Local Market Updates (LMU)

The local real estate market has been healthy and active in 2019, with trends in the western part of the valley closely mirroring those in Bozeman, according to recently released statistics from the Gallatin Association of Realtors.

Countywide, prices have continued to rise and inventory has remained relatively low, despite the amount of new construction taking place. As of Sept. 30, the number of new single-family home listings in 2019 was up 2.3 percent over the same period last year, and the median and average sales prices rose 6.3 percent and 11.8 percent respectively to $439,999 and $612,072.

As in the recent past, home sellers in Gallatin County continued to capture in excess of 98 percent of their asking prices. For the quarter ending Sept. 30, single-family residences were on the market for fewer days than during the same period in the past two years.

Mike Lake, director of the Big Sky Country Multiple Listing Service, said that 56 percent of listings in Gallatin County are in Bozeman, so that market has the greatest effect on county statistics. However, when figures from the rest of Gallatin County are analyzed separately – except for in Big Sky, where prices are “way off the chart” – each community’s statistical trends pretty much mirror those seen in Bozeman.

Year to date in Belgrade, the number of new listings through September increased by 21.1 percent to 408, compared to 337 through September 2018. The median sales price increased by 5 percent to $335,500, and the average sales prices increased by 8.5 percent to $377,046.

The greater Manhattan and Three Forks areas, by contrast, have seen fewer new single-family residential listings this year than last, but – as elsewhere in the valley – prices continue to rise in both communities. Through September, Manhattan had 66 new listings, down 13.2 percent from 2018, and Three Forks had 57 new listings, down 27.8 percent over the year before.

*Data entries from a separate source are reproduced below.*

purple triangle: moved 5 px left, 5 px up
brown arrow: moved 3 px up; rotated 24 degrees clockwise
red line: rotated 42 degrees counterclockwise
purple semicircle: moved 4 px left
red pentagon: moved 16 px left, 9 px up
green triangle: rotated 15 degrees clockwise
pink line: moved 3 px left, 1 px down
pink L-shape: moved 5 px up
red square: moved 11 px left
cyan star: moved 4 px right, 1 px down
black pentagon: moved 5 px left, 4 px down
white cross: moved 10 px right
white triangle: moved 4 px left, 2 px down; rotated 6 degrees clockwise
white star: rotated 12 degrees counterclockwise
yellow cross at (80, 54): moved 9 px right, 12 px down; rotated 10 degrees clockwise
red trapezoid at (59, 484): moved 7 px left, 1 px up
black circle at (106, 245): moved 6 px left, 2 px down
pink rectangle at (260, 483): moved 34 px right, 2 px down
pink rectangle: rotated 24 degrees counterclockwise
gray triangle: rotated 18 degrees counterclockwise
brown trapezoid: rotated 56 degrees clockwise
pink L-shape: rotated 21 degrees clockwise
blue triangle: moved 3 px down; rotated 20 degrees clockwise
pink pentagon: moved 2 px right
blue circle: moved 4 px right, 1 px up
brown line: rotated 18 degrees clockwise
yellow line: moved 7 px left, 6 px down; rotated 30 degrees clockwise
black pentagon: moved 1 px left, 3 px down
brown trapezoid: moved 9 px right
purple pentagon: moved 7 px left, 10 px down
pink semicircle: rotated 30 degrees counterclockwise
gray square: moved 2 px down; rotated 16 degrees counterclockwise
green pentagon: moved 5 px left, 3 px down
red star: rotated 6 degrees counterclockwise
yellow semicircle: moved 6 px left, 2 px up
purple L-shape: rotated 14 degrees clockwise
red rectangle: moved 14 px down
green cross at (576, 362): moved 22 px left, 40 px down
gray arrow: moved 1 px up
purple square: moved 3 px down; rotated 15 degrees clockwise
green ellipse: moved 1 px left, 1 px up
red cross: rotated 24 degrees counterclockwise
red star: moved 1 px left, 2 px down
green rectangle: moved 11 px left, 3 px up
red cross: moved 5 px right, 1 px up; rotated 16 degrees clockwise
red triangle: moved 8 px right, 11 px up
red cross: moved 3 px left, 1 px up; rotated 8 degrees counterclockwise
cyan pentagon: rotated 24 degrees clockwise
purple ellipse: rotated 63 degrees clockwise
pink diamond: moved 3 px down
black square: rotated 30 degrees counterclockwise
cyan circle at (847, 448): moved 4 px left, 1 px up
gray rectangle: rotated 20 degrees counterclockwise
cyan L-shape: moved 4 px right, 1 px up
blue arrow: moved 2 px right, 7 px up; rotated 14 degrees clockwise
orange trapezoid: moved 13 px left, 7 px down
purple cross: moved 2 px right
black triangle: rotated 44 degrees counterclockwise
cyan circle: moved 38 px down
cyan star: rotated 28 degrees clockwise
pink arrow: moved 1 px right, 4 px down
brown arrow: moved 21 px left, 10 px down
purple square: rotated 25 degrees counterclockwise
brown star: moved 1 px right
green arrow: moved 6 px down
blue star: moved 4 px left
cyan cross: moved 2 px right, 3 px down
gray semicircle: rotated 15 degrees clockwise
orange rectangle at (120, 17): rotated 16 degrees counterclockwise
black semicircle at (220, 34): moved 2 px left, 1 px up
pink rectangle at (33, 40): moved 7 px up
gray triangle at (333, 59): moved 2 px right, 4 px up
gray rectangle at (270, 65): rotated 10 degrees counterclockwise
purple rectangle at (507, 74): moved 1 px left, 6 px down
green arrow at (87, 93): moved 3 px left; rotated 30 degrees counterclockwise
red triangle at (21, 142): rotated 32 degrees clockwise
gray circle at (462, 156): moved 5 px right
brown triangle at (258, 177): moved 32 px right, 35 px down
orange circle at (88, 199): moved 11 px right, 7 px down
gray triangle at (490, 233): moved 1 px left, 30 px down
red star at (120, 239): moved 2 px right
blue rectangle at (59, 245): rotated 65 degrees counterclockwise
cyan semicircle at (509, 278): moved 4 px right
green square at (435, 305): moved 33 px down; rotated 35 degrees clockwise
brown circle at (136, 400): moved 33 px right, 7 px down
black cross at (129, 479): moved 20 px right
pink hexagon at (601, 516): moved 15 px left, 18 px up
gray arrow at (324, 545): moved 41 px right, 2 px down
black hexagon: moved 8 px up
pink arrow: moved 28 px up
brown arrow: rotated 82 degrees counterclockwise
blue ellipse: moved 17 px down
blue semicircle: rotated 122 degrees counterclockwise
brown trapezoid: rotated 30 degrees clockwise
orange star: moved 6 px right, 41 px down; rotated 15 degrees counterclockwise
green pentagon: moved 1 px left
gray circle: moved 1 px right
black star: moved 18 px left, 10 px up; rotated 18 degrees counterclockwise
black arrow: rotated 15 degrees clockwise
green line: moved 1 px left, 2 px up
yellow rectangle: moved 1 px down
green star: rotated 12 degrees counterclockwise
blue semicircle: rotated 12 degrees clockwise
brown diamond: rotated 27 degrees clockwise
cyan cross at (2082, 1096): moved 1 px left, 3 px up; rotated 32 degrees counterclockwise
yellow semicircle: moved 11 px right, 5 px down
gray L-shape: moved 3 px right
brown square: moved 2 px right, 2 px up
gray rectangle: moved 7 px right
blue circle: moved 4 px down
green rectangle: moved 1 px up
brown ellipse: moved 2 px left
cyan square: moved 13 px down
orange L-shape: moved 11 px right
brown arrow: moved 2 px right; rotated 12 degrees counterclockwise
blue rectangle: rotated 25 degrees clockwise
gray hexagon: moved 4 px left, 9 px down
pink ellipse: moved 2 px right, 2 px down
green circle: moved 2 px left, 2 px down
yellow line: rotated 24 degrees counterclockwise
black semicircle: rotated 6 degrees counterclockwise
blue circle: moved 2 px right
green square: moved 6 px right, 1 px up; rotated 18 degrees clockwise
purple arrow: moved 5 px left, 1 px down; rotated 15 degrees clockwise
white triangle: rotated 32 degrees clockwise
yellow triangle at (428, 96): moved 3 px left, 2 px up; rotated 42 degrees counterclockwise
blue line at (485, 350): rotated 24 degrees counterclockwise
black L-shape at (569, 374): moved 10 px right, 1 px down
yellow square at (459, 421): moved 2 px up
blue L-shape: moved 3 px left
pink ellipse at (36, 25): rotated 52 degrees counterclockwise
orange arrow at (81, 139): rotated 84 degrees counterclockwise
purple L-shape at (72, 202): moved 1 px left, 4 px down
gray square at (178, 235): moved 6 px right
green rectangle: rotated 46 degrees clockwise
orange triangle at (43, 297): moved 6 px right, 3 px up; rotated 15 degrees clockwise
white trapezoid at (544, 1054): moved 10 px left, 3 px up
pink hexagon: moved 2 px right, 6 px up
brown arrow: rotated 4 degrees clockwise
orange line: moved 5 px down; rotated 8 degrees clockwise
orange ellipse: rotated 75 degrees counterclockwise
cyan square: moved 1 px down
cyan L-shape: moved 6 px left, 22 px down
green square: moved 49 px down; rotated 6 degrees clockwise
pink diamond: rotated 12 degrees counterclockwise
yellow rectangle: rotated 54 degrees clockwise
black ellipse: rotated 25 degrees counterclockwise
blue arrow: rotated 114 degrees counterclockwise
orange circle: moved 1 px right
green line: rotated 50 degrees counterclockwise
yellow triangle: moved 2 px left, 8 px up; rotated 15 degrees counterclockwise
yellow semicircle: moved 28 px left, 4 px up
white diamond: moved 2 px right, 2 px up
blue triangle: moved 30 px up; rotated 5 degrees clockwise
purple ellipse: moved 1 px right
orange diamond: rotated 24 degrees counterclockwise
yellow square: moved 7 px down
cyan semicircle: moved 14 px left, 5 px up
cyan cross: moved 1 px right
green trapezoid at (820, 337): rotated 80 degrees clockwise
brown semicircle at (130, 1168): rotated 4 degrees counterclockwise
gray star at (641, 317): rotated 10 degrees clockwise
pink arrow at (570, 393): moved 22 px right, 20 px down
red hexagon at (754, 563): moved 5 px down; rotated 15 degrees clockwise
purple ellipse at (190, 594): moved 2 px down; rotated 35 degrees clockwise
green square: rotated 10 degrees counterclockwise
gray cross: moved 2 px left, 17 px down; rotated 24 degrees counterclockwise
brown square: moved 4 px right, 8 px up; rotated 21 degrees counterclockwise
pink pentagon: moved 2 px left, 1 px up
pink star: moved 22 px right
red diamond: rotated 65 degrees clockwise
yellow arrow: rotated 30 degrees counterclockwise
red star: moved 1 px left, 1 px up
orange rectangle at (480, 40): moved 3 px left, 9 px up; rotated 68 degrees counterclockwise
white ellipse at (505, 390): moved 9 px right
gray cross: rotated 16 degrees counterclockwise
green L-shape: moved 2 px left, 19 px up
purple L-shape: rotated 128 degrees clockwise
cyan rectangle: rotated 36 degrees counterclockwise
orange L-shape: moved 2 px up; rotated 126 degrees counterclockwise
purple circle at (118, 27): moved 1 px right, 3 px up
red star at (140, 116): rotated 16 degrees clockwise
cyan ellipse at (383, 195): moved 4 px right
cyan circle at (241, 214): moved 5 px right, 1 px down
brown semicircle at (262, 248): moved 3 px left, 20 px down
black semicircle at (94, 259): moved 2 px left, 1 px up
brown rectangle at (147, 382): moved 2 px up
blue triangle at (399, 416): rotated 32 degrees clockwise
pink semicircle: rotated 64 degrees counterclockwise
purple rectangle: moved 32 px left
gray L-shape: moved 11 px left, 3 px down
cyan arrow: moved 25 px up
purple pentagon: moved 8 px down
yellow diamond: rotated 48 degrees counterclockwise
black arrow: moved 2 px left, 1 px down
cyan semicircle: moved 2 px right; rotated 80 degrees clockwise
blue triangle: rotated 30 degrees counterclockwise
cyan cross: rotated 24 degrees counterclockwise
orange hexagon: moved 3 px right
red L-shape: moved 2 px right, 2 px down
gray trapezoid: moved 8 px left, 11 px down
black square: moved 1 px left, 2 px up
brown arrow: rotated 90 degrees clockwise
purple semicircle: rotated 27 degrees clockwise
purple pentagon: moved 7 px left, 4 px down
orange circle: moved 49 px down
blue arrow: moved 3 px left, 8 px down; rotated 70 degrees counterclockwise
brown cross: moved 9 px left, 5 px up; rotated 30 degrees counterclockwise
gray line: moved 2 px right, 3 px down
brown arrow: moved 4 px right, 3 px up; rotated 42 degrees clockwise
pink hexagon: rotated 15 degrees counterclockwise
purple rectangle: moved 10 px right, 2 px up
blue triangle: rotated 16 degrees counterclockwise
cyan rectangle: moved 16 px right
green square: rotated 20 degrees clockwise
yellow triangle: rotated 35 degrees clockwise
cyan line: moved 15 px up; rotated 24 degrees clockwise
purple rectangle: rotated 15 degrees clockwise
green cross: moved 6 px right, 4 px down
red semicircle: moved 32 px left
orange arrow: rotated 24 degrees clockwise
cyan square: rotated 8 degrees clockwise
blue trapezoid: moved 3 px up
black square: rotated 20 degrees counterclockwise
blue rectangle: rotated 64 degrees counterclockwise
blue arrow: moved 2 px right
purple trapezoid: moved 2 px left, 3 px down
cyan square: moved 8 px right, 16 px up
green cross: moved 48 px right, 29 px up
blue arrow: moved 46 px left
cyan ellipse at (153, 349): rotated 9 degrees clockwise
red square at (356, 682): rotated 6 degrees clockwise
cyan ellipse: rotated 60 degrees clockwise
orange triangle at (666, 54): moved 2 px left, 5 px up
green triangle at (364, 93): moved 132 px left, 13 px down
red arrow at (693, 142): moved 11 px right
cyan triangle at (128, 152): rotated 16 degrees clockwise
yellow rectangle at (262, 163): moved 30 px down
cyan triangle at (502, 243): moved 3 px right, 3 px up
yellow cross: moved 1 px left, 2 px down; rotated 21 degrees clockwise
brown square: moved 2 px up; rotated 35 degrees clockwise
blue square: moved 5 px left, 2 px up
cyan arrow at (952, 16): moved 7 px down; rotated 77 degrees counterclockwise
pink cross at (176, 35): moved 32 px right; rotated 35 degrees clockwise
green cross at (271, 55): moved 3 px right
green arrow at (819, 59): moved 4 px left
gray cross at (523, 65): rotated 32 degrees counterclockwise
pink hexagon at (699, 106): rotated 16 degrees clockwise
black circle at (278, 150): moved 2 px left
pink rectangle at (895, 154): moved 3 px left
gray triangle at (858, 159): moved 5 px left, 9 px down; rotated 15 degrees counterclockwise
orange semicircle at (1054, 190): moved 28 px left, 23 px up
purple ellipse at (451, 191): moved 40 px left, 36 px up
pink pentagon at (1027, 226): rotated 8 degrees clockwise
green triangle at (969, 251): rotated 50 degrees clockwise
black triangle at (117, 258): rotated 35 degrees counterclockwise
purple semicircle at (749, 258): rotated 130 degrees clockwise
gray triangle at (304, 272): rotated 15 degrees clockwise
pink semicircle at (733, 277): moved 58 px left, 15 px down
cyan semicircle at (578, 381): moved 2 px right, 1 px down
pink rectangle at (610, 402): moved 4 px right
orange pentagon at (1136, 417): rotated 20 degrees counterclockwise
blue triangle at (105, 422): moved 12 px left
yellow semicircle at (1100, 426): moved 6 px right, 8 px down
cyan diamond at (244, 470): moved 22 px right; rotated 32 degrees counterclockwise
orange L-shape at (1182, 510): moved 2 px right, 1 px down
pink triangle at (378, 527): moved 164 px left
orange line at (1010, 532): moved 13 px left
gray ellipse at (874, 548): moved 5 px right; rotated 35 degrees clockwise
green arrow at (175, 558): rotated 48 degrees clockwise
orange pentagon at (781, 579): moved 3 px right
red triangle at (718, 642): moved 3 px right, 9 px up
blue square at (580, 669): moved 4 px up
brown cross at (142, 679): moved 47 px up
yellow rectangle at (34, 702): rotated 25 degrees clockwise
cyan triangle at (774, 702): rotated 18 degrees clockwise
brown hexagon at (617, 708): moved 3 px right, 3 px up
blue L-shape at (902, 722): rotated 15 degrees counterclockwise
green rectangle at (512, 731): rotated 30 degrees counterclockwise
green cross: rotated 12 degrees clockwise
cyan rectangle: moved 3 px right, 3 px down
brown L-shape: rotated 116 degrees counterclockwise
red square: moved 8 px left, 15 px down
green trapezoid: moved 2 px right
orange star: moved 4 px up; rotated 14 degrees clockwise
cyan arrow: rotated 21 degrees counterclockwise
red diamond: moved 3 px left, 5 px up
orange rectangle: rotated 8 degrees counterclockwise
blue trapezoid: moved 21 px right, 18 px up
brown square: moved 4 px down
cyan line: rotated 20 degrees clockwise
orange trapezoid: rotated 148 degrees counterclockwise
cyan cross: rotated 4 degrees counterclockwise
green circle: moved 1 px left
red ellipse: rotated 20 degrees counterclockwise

Prices in both areas rose: Manhattan’s median and average sales prices increased by 8.3 percent and 7.2 percent respectively to $415,500 and $457,472. In Three Forks, median and average prices grew by significantly higher margins, with the median price rising 22.1 percent to $295,500, and the average sales price climbing 21.4 percent to $297,756.

Across the United States, the median home sales price climbed 5.9 percent from a year ago to $272,100, outpacing wage gains as the strongest price appreciation since January 2018.

The continued rising prices and high demand have some wondering how long the trend will continue.

“We have a lot of headwind but not a lot of tailwind in our market,” said Andrew Hurlburt, president of the Gallatin Association of Realtors. “It’s hard to say how long it’s going to last.”

Chris Awe, owner of Awe Real Estate in downtown Belgrade, said his clients wonder the same thing. He said he is often asked if the market is softening when people notice price reductions on particular listings. But Awe said that in most of those cases, homeowners have listed their properties at high prices just to see what the market will bear, then choose to drop the prices later to actual market levels.

“People want to know if the market is turning on us when they see price reductions,” said Awe. “But buyers know what is a fair price or not, and they end up paying what it should be worth.”

Awe said he hasn’t noticed significant effects of new construction inventory on prices or demand.

“Obviously more product is helping, but we’re not witnessing prices coming down because of a flood of inventory,” he said.

Demand remains especially high at entry-level price points and for townhomes and condominiums, said Awe, adding that “those are the challenges.”

Lack of affordable housing is an issue not just locally, but also across the country, according to housing market reports. Homebuyers have been hamstrung by a shortage of available properties this year, especially at the lower-priced end of the market. Inventory is down 2.7 percent from a year ago. Land and labor shortages also have constrained building, so a tightening supply of homes has pushed prices up at a pace faster than income.

Hurlburt noted that Gallatin County has been somewhat insulated from such national trends, particularly in areas like Belgrade where building is booming. However, the county is not immune from other influences that might affect the market, including how the Federal Reserve might adjust interest rates and next year’s national election.

“Any of those factors could affect us here,” he said. “We’re almost 11 years into an expansion, and there’s got to be some leveling of that growth at some point.”

The seasonal slowdown in local real estate activity has begun, Lake said, but that is typical for this time of year as winter approaches.